1) x-ray was found in 1895 Yurunchin (Roentgen), with a wavelength of $10^{-8}$ centimeters, commonly used to measure the visible wavelength of the method will be due to its wavelength is too small to measure.

2) Crystal (crystals), the atomic structure of the crystal conforms to a certain law-atoms arranged in an orderly manner into a lattice. Laue (Laue) made a series of famous experiments in 1912 to study the nature of crystals using X-ray diffraction experiments.

Raul assumes:

1) x-ray is a wave, so it can be diffracted

2) crystals can act as suitable diffraction gratings, i.e. crystals have lattice atoms (lattice atomic)-periodic atomic structures, which can be compared with the wavelength of X-ray

In one-dimensional cases, a one-dimensional crystal is a straight line formed by the arrangement of atoms and other spaces.
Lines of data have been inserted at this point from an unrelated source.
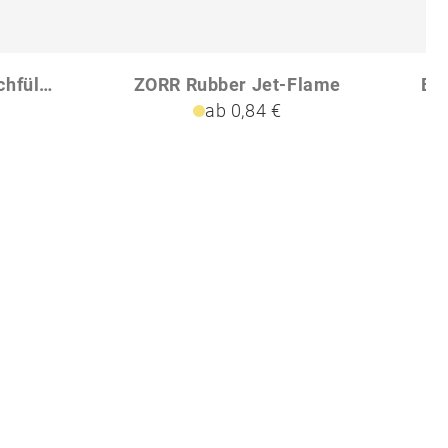
Elektronik Feuerzeug nachfüllbar GEOFFREY
ZORR Rubber Jet-Flame
ab 0,84 €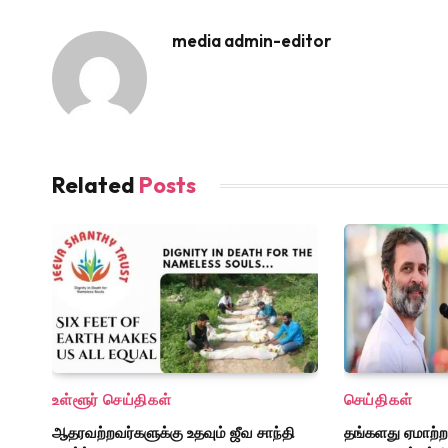
media admin-editor
Related
Posts
உள்ளூர் செய்திகள்
செய்திகள்
ஆதரவற்றவர்களுக்கு உதவும் ஜீவ சாந்தி
தங்களது ஏமாற்றத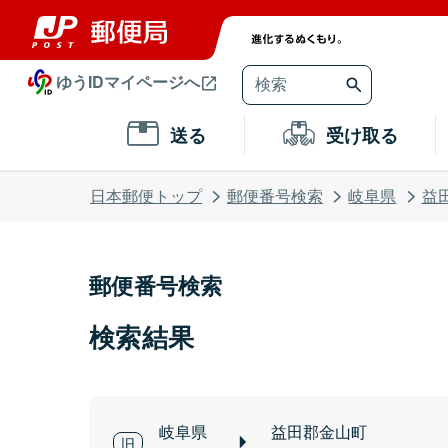
ゆうIDマイページへ
送る
受け取る
日本郵便トップ
郵便番号検索
岐阜県
益
郵便番号検索
検索結果
岐阜県
益田郡金山町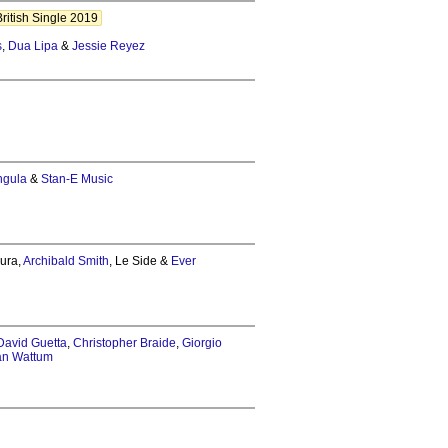
ritish Single 2019
s
,
Dua Lipa
&
Jessie Reyez
ngula
&
Stan-E Music
mura,
Archibald Smith
, Le Side &
Ever
David Guetta
,
Christopher Braide
,
Giorgio
an Wattum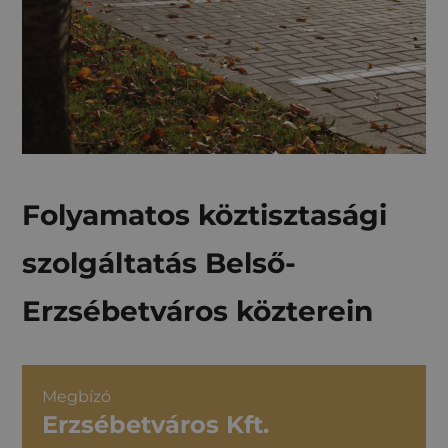
Folyamatos köztisztasági
szolgáltatás Belső-
Erzsébetváros közterein
Megbízó
Erzsébetváros Kft.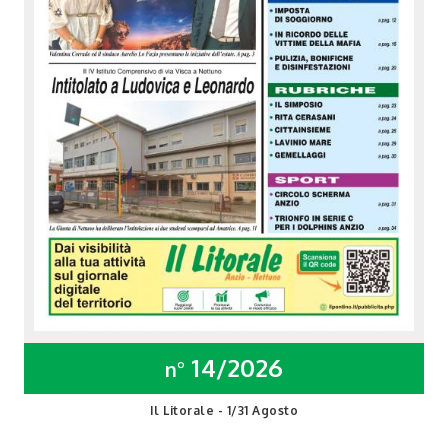
14/2026
n°
Il Litorale - 1/31 Agosto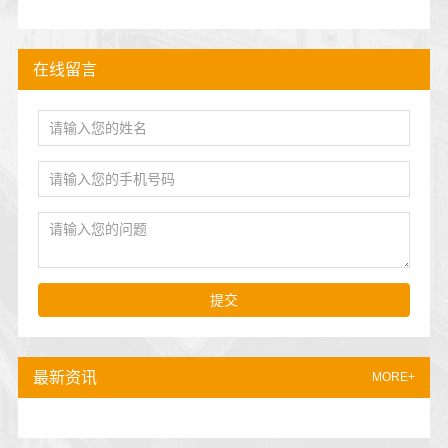
在线留言
提交
最新资讯
MORE+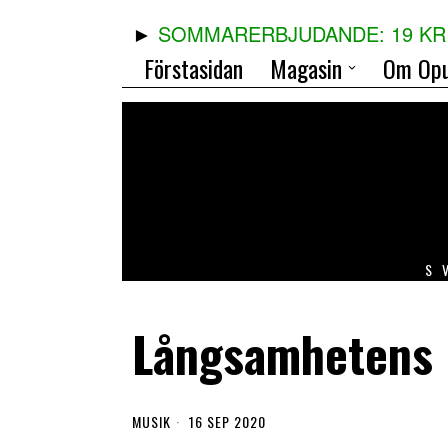
SOMMARERBJUDANDE: 19 KR 
Förstasidan
Magasin
Om Opu
S
Långsamhetens r
MUSIK
16 SEP 2020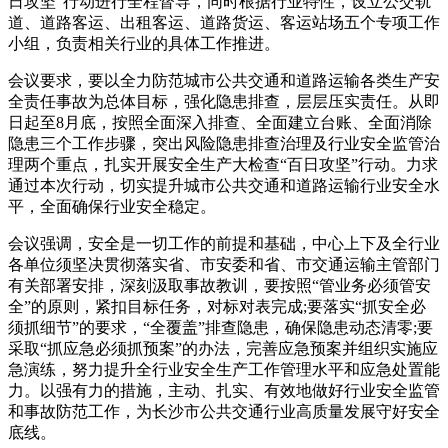
日攻坚”行动进行全程督导，同时根据行业特性，设立公交轨
道、道路客运、出租客运、道路货运、客运站场五个专项工作
小组，负责相关行业的具体工作推进。
会议要求，要以全力防范城市公共交通和道路运输各类生产安
全责任事故为总体目标，强化隐患排查，层层压实责任。从即
日起至8月底，按照全面深入排查、全面建立台账、全面消除
隐患三个工作步骤，突出风险隐患排查治理及行业安全监管治
理两个重点，扎实开展安全生产大检查“百日攻坚”行动。力求
通过本次行动，切实提升城市公共交通和道路运输行业安全水
平，全面确保行业安全稳定。
会议强调，安全是一切工作的前提和基础，中心上下及全行业
各单位须坚决贯彻落实省、市安委和省、市交通运输主管部门
有关部署安排，深刻汲取事故教训，要按照“管业务必须管安
全”的原则，紧扣目标任务，对标对表完成;要落实“抓安全必
须抓细节”的要求，“全覆盖”排查隐患，确保隐患动态清零;要
采取“抓应急必须抓预案”的办法，完善应急预案并组织实施应
急演练，努力提升全行业安全生产工作管理水平和应急处置能
力。以强有力的措施，主动、扎实、有效地做好行业安全监管
和事故防范工作，为长沙市公共交通行业高质量发展守好安全
底线。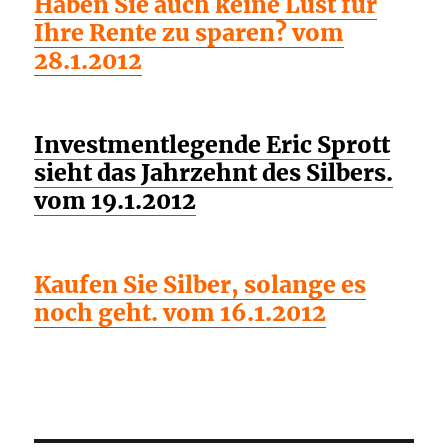
Haben Sie auch keine Lust für
Ihre Rente zu sparen? vom
28.1.2012
Investmentlegende Eric Sprott
sieht das Jahrzehnt des Silbers.
vom 19.1.2012
Kaufen Sie Silber, solange es
noch geht. vom 16.1.2012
The line is infinitely prolonged, there are countless atoms in the line, and the electron density distribution of the crystals is to be studied in the experiment--it can be understood as the X-ray transmittance of the crystals. The electron density of the whole crystal is the periodic arrangement of the electron density of a single atom. The density of a single atom is recorded as $\rho$, which is periodically

The atomic density of the entire one-dimensional crystal is:

$\begin{align*}
\rho_p (x)
&=\sum_{k=-\infty}^{\infty}\rho (X-KP) \ \
&=\sum_{k=-\infty}^{\infty} \rho (x) *\delta (X-KP) \qquad (Shift property \ of \ \delta) \ \
&=\rho (x) *\sum_{-\infty}^{\infty}\delta (X-KP)
\end{align*}$

According to the conclusion of our last lesson, the diffraction fringes should be determined by the Fourier transform $\mathcal{f}\rho_p$ with the equation.

New symbol $ш$ (Read sha)

We introduced the new symbol $ш$ to make

$ш_p (x) = \displaystyle{\sum_{k=-\infty}^{\infty}\delta (X-KP)}$

Since the symbol $ш$ is similar to the equal spacing pulse symbol, this symbol is introduced, $ш_p (x) $ represents an infinite number of $\delta$, and the spacing of each $\delta$ is $p$

So

$\rho_p (x) =\rho (x) *ш_p (x) $

$\mathcal{f}\rho_p=\mathcal{f} (\rho (x) *ш_p (x)) = (\mathcal{f}\rho) (\mathcal{f}ш_p) $

The $\rho$ is determined by the crystalline properties, and the object we need to study is $ш_p$. So, does $ш_p$ make sense?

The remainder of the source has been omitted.